The attack was the first of its kind on Muslims during Eid celebrations in Bangladesh.
A group of attackers reportedly threw homemade bombs at a police team at a school near a prayer ground where at least 200,000 people had gathered.
Reports indicate that the attack was targeted at the imam or chief cleric of Kishoreganj, who is known for his liberal views.
Terrorism, in its entirety, is unexplainable by any rational argument or discourse. Though suicide terrorism has been considered as a “rational behaviour” by several experts on the subject, it is often beyond the understanding of normal people.
The country has had its own history of its association with the Afghan Jihad, Taliban, al-Qaeda, and in recent years, to the ISIS in Iraq and Syria. Hundreds and thousands of Bangladeshi nationals, both men and women, may have already joined the ISIS in Syria.
But what is interesting to note is that all these people who end up joining terrorist outfits are quite educated and belong to well-to-do families. It has been noted that many young men from wealthy, educated families were going missing. For example, one of the recent Dhaka terror suspects was a Bangladeshi politician’s son and his father had no inkling of him being radicalized before he disappeared last December. Hence, it is important to understand what provokes them to join such radical outfits and spearhead mass killings and destruction.
Such acts of violence are justifiable for terrorists. But it is a compulsive disturbance to normal life for those who wish to live in peace with their friends and family.
But what Bangladesh’s politicians need to understand is ongoing squabbles and vendettas do not stop terror and militants tend to use such differences to drive a wedge into societies.
The need of the hour, therefore, is a concerted foreign policy and an urgency to understand that the polity has already been thoroughly “Islamised.”
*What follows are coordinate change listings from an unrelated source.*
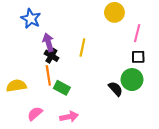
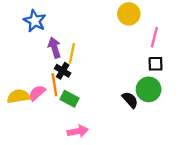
yellow line: (82, 48) -> (72, 53), moved
black cross: (51, 56) -> (63, 71), moved
pink semicircle: (35, 114) -> (37, 93), moved

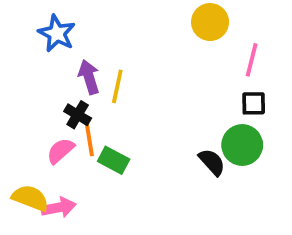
black cross: (63, 71) -> (78, 115), moved
yellow semicircle: (18, 96) -> (30, 198), moved, turned 30
pink arrow: (78, 131) -> (59, 207), moved

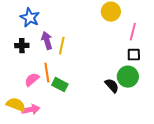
black cross: (78, 115) -> (22, 46), moved, turned -32

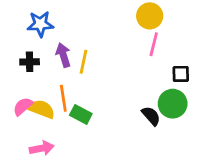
blue star: (30, 18) -> (40, 24), turned -30
pink line: (133, 32) -> (154, 44), moved
pink semicircle: (32, 80) -> (23, 106), moved
yellow semicircle: (16, 105) -> (42, 109), moved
There is no point in blaming Muslim preachers like Dr Zakir Naik who has 14,188,164 likes on Facebook. The physician who became a controversial preacher has been held responsible by the Bangladesh authorities to be the main inspiration behind the terror attack at the Dhaka café. He’s a suave doctor who speaks fluent English, but his speeches stir up the young and the impressionable.
But what’s astonishing is the fact that Bangladeshi leaders are in a constant denial mode that their country is serving as a foothold for international terrorist outfits that plan only to expand and do that in style. We hope, they realise the gravity of the situation before it goes beyond redemption.